The conversation history contamination fix was subtler. Prior Q&A pairs were prepended to the user prompt with the instruction to "answer the current question with awareness of this context" — which sounds reasonable until you think about what a language model does with that instruction. It has latitude to treat prior answers as established facts, to blend citations across different topics, to give a parking answer that silently inherits reasoning from the pets question that preceded it. The fix was a scoping instruction that I should have written the first time: use the history only to interpret follow-up references — "what about that rule?" — and answer each new question solely from the sections provided below. The model's context window is a liability as much as it's an asset if you don't define exactly what it's allowed to use it for.
What this process clarified is something I now treat as a first principle in agentic system design: you need two separate failure inventories. The first is a risk taxonomy — a systematic enumeration of every failure mode your system could exhibit, classified by severity, before you run a single test. The second is a behavioral test suite that deliberately triggers each failure mode and gives you a documented result. Neither is sufficient alone. The taxonomy without the tests is just speculation. The tests without the taxonomy will miss the failure modes that are hardest to think of — and those are, not coincidentally, the ones that show up in demos.

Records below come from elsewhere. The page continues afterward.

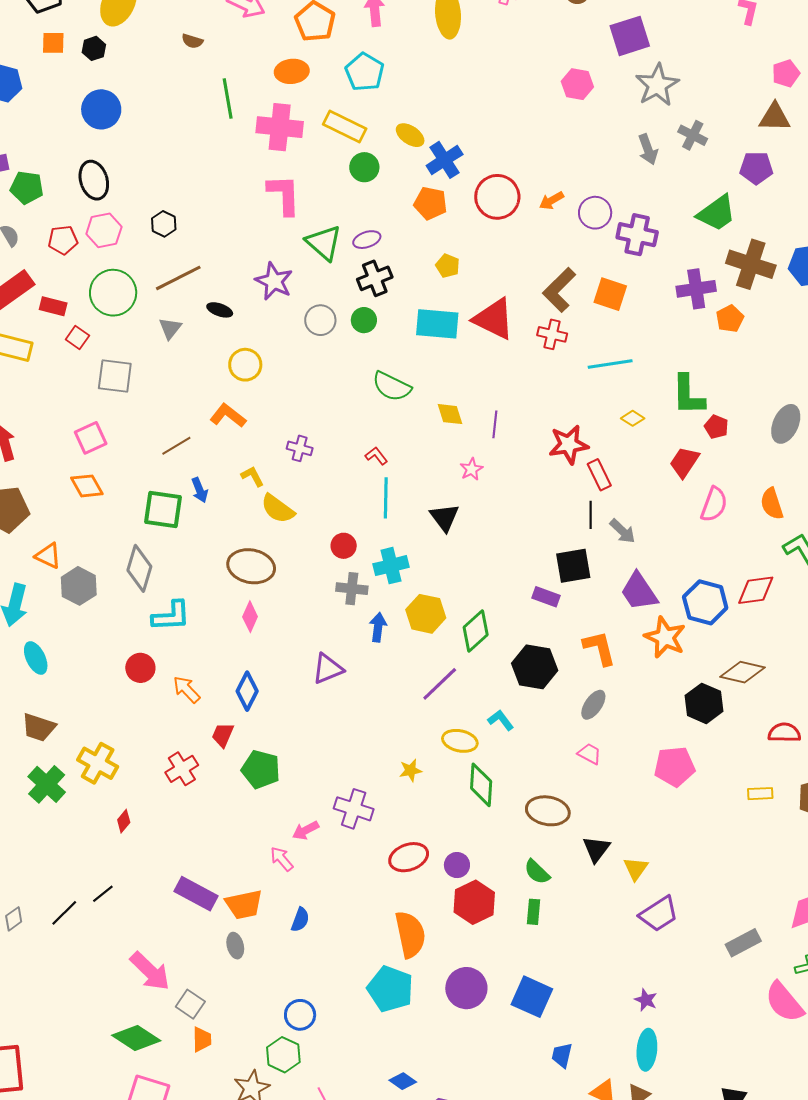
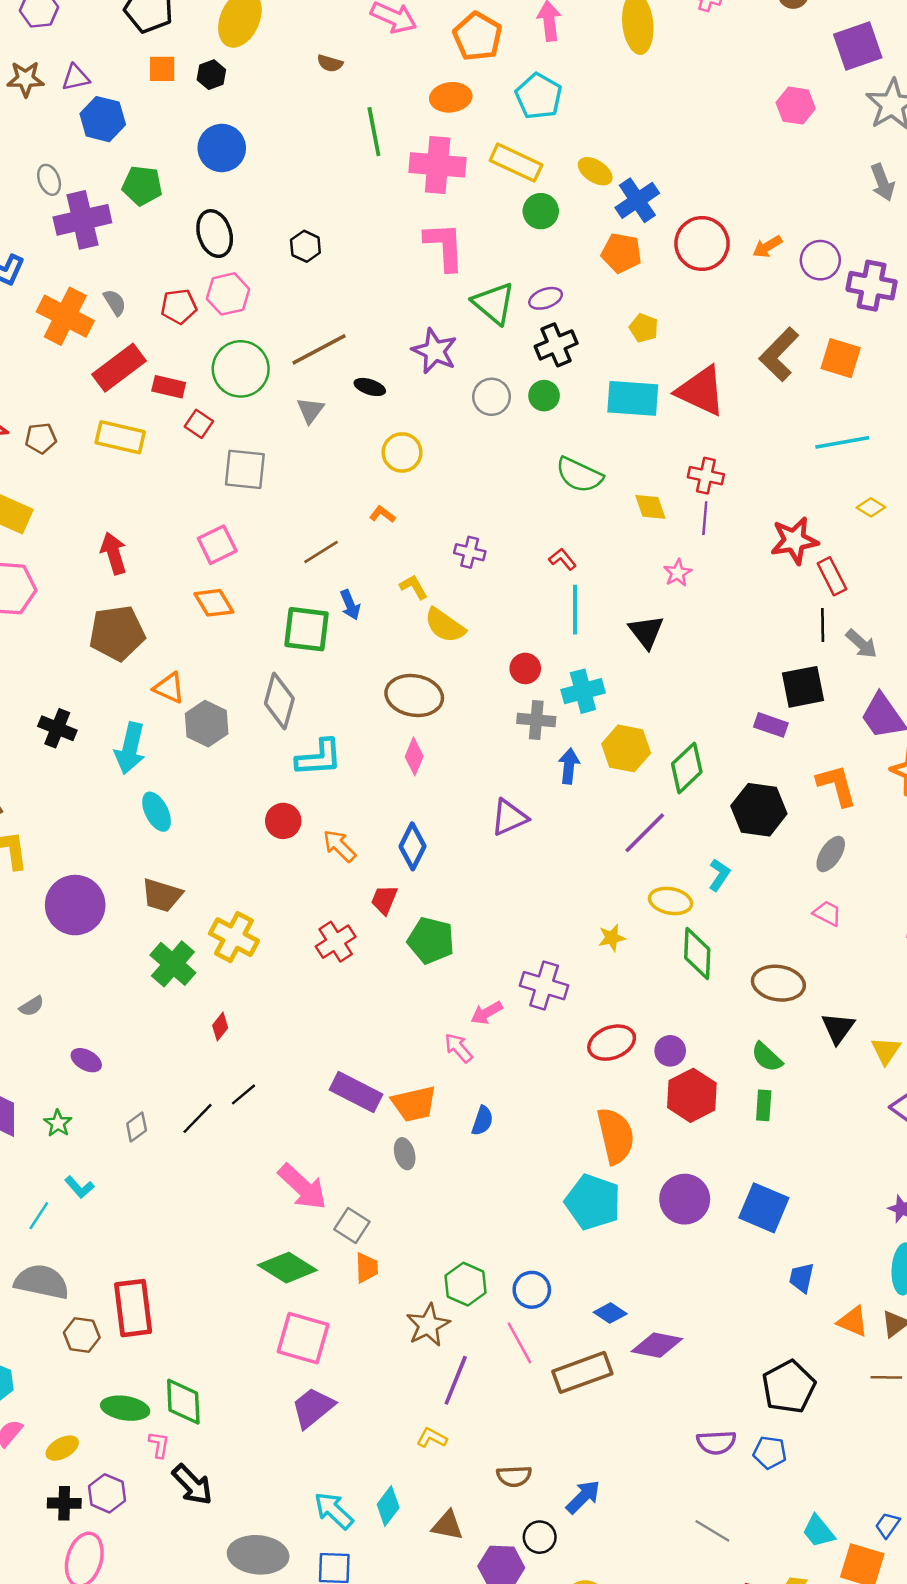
green pentagon: (27, 188) -> (142, 186), moved
black hexagon: (164, 224) -> (305, 246), moved
red cross: (552, 334) -> (706, 476), moved
orange L-shape: (228, 416) -> (382, 514), size x0.6
cyan L-shape: (501, 720) -> (719, 875), turned 72
red diamond: (124, 821) -> (220, 1027), moved
blue circle: (300, 1015) -> (532, 1290), moved

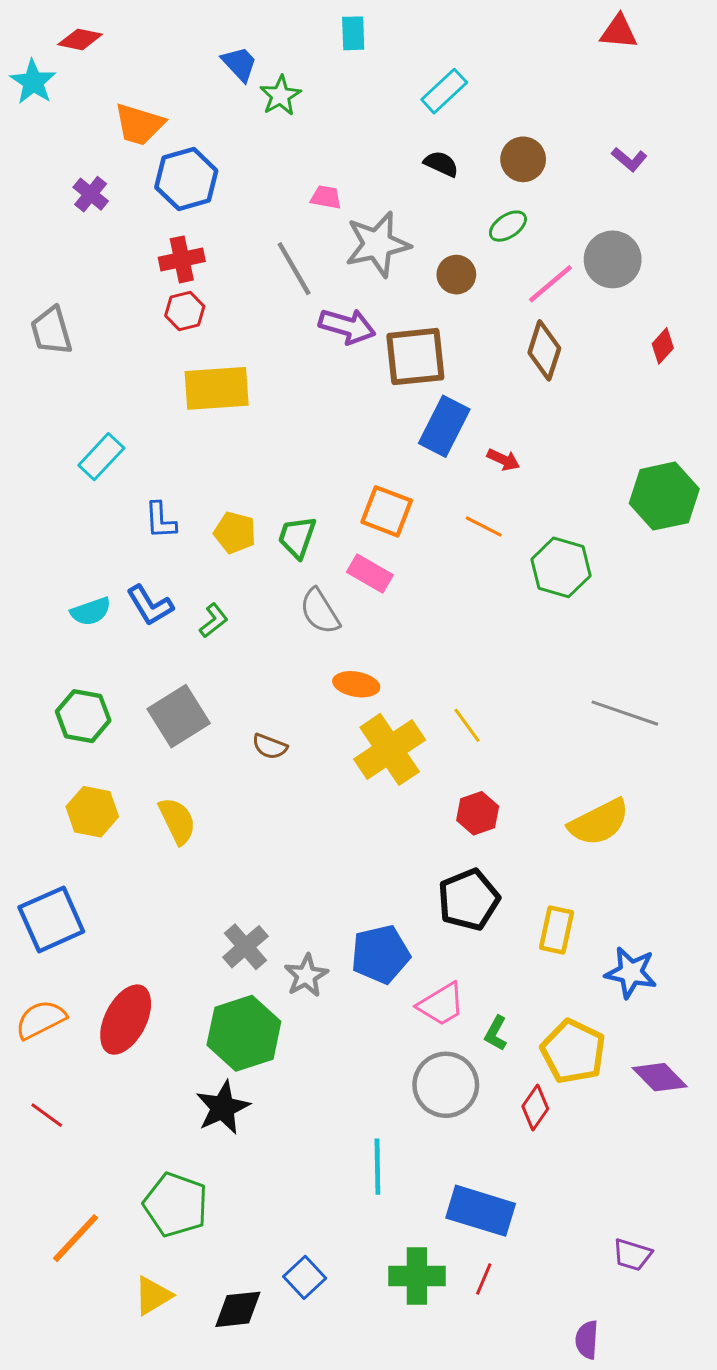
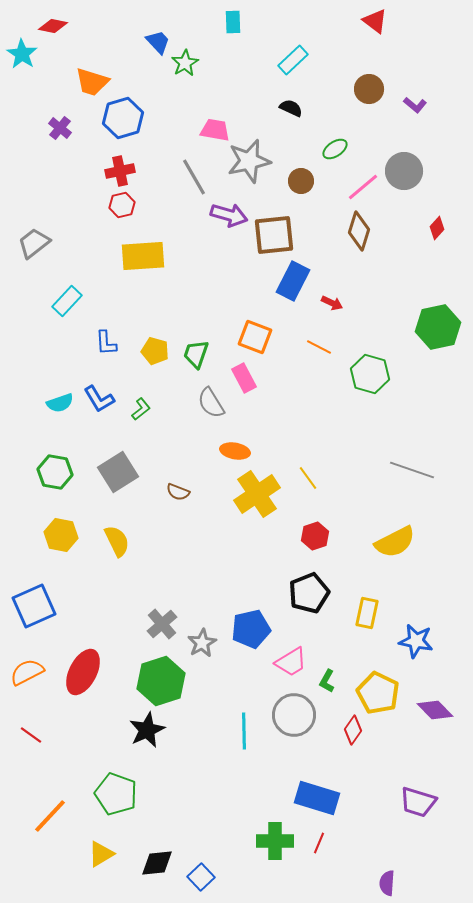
red triangle: (619, 32) -> (375, 21), moved, turned 32
brown circle: (523, 159) -> (369, 89), moved
pink trapezoid: (326, 197) -> (215, 130), size x1.4
gray trapezoid: (51, 331) -> (34, 243), moved, turned 68
pink rectangle: (370, 573) -> (244, 378), turned 32
cyan line: (377, 1167) -> (244, 731), moved
purple trapezoid: (632, 1255) -> (418, 802), moved, size x1.4
blue square: (305, 1277) -> (201, 877), moved

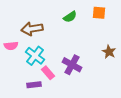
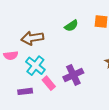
purple cross: (72, 65) -> (73, 75), turned 36
purple rectangle: (34, 85) -> (25, 91), moved

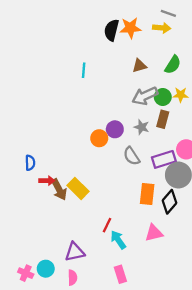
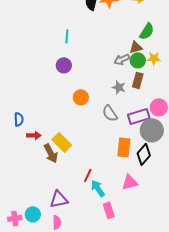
brown triangle: (139, 66) -> (136, 47), moved
gray arrow: (145, 96) -> (122, 59), size x0.7
purple circle: (115, 129) -> (64, 65), moved
brown arrow: (59, 190) -> (51, 153), moved
pink cross: (26, 273) -> (15, 218), turned -32
pink rectangle: (120, 274) -> (109, 210), moved

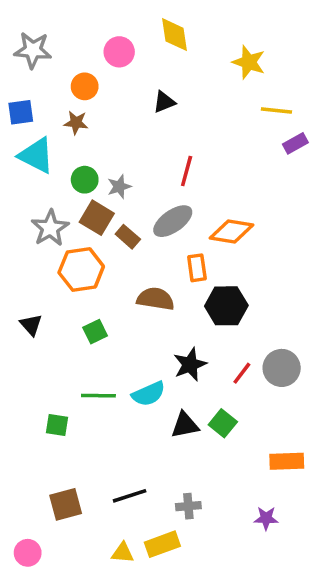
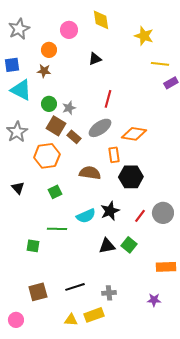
gray star: (33, 50) -> (19, 29), turned -30
gray star: (50, 228) -> (17, 132), moved
cyan semicircle: (149, 394) -> (86, 216), moved

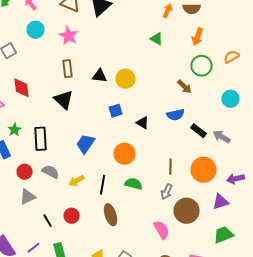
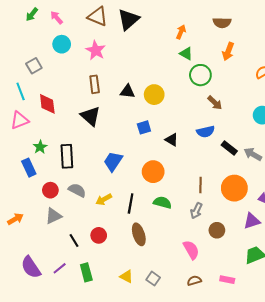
orange arrow: (168, 11) -> (181, 32), moved
green circle: (202, 66) -> (200, 75), moved
brown circle: (187, 211) -> (217, 230), size x0.6

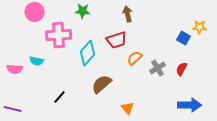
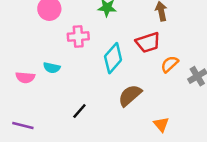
pink cross: (59, 35) -> (78, 36), size x0.7

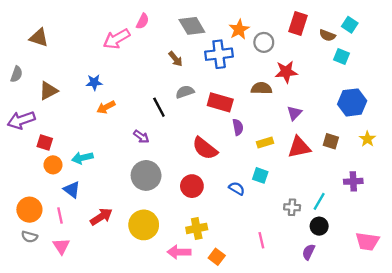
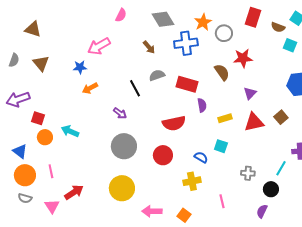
pink arrow: (117, 39) -> (99, 46), moved
brown semicircle: (261, 88) -> (222, 72), turned 54
brown triangle: (48, 91) -> (41, 63), moved, turned -42
brown square: (331, 141) -> (281, 117), turned 32
red semicircle: (205, 148) -> (174, 123), turned -50
cyan arrow: (82, 158) -> (70, 131), turned 36
blue triangle: (72, 190) -> (20, 151), moved
cyan line: (319, 201) -> (281, 168), moved
pink line: (60, 216) -> (51, 171), moved
red arrow: (101, 217) -> (74, 192), moved
yellow cross: (197, 228) -> (192, 181), moved

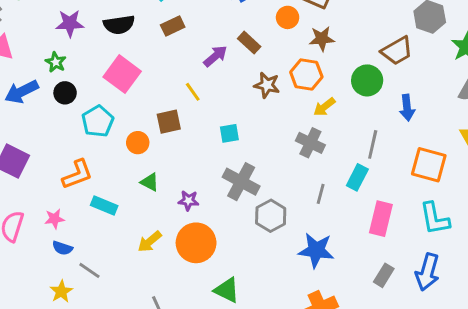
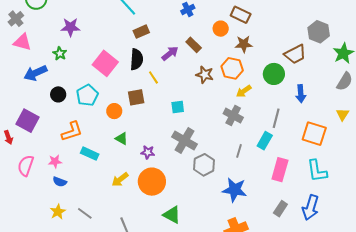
black semicircle: (119, 25) -> (137, 59), moved, turned -80
black circle: (65, 93) -> (58, 94), moved
gray line: (89, 270) -> (85, 213), moved

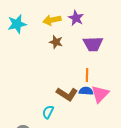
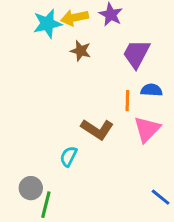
cyan star: (17, 24) -> (47, 24), moved
purple trapezoid: (93, 44) -> (136, 54), turned 120
blue semicircle: (86, 91) -> (151, 90), moved

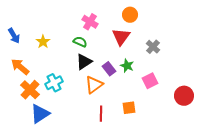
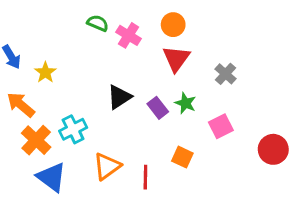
orange circle: (130, 15) -> (173, 25), moved
yellow star: (43, 42) -> (45, 72), moved
green semicircle: (80, 42) -> (98, 23), moved
orange triangle: (94, 85) -> (107, 166), moved
orange square: (129, 108) -> (182, 157), moved, turned 32
blue triangle: (40, 114) -> (52, 177), turned -50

The other thing it clarified: the correct goal of pre-launch testing is not a perfect pass rate. It's documented known behavior at every failure mode, with a clear line between what's acceptable and what isn't. E2 in my battery — an orphaned amendment test — is a known partial. The amendment exists, the parent link is absent, the authority ranking degrades. I documented it. I classified the conditions under which it appears. I built a warning log that fires when it happens. It didn't block the gate because an orphaned amendment is a data quality issue I can surface to the board, not a silent fabrication they'd never know about.
That distinction — between failure modes that require remediation before any user sees the system, and failure modes that require documentation and a mitigation path — is the practical output of building a hardening gate instead of just "doing QA." A gate has explicit pass criteria. The criteria encode what you've actually decided about your risk tolerance. Writing them down forces that decision to be made consciously rather than discovered retrospectively when someone's relying on the system for something that matters.
The gate is how I know the demo is ready. Not because I'm confident — I've done enough of this to know that confidence is not the relevant variable. Because I have a documented record of what the system does under adversarial conditions, I know which failure modes it handles cleanly, and I know exactly what I built to address the ones it didn't.
That documentation is the deliverable. The passing test results are evidence. The gate itself is a commitment to the people who will be in the room.